Tuesday, 5 February 2013

Baby steps to cure for retina damage

Indian biologists have successfully adopted a technique to create retinal cells in the laboratory and are calling it a maiden step in their efforts to develop a cure for irreversible retinal disorders.
The scientists at an eye research centre in Hyderabad have borrowed a biological trick pioneered by a Japanese team seven years ago to generate retinal cells from stem cells produced from mouse embryos.
Indumathi Mariappan and her colleagues at the L V Prasad Eye Institute (LVPEI), Hyderabad, have also initiated efforts to use the technique to produce human retinal cells from skin cells of patients with retinal disorders.

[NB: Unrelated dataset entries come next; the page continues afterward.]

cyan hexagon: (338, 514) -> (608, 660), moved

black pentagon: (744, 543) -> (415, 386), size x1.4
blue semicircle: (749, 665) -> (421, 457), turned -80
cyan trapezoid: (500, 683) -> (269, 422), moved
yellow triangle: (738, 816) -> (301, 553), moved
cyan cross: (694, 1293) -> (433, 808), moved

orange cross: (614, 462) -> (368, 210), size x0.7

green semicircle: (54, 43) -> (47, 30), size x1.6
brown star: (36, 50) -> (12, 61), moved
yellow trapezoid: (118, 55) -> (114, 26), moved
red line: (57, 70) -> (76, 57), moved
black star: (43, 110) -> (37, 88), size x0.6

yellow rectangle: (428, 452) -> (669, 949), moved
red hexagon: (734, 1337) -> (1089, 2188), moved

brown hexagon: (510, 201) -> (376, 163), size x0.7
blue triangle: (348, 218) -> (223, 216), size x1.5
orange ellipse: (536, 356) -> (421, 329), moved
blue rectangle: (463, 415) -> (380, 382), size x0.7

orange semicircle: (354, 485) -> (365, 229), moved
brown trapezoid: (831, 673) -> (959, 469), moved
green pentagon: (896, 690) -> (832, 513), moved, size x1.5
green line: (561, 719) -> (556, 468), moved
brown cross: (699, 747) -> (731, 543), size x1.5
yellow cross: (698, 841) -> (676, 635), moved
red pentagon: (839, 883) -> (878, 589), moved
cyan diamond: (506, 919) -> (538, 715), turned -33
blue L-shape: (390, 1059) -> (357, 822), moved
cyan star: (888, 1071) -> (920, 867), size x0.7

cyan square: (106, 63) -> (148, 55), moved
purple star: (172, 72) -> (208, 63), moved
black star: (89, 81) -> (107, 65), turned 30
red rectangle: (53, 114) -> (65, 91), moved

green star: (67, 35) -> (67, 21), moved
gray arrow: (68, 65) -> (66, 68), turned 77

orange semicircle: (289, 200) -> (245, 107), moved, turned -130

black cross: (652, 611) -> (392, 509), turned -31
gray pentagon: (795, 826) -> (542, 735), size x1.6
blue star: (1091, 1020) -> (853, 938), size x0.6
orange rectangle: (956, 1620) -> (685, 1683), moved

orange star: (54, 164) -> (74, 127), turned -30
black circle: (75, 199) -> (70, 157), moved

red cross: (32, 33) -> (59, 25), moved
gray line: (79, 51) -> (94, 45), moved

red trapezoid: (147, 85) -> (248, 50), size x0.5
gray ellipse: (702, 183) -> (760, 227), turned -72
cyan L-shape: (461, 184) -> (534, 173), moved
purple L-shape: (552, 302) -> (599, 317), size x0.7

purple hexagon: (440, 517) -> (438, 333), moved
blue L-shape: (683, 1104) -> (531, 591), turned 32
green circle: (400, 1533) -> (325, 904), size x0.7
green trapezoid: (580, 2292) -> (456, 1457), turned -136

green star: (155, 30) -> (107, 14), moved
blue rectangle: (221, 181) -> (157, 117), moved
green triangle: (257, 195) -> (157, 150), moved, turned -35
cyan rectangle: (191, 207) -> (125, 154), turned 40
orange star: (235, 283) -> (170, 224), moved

Their work to develop retinal cells from mouse embryos will allow India to plunge, albeit a bit late, into an international race to develop human retinal cells that can be transplanted into patients with irreversible retinal disorders. Doctors are hoping such retinal cells when appropriately transplanted into the eyes will reverse the severe visual loss brought about by retinal degeneration caused by age or other factors.
"We're still in an early stage of research ' it could take three to five years for the technique to be refined for use in humans," Mariappan, a stem cell biologist at the LVPEI, told The Telegraph. Their work is described this month in the Journal of Bioscience, published by the Indian Academy of Sciences.

Mariappan's team used a two-step process first demonstrated by Shinya Yamanaka at Kyoto University in Japan in 2006. The scientists first took cells from mouse embryos and inserted four genes into them. The genes reprogrammed the embryonic cells, and turned them into "induced pluripotent stem cells" ' cells that have the potential to turn into virtually any cell type in the body.

In the second step, Mariappan said, the pluripotent stem cells are immersed into cocktails of nutrients, biochemicals and growth factors for several days to "gently nudge them to turn into retinal cells".
US-based researchers had announced last year that they had conducted the first human clinical study of retinal cells derived from human embryonic stem cells on two women with macular degeneration ' damage to a key retinal zone. The therapy appeared to be safe four months after the transplants, and both patients had some improvement in their vision, the scientists had said reporting their findings in the journal Lancet .
But the use of human embryonic stem cells remains controversial, given ethical concerns related to using embryos as raw material for treatment. The LVPEI initiative to produce retinal cells from the skin cells of adults is intended to provide an alternative to embryo-derived retinal cells.

"If we can get skin cells from patients themselves to turn into retinal cells, we won't need someone else's cells," said D. Balasubramanian, director of the LVPEI's research centre, who was not directly associated with Mariappan's study but guided her project, which was funded by India's department of biotechnology.
"But there are some challenges ahead," Balasubramanian told this newspaper. "We still need to determine where exactly and in what orientation should the retinal cells be transplanted into the retina. We need to understand this."

The LVPEI team plans to begin animal studies of retinal cells derived from adult human skin tissues later this year.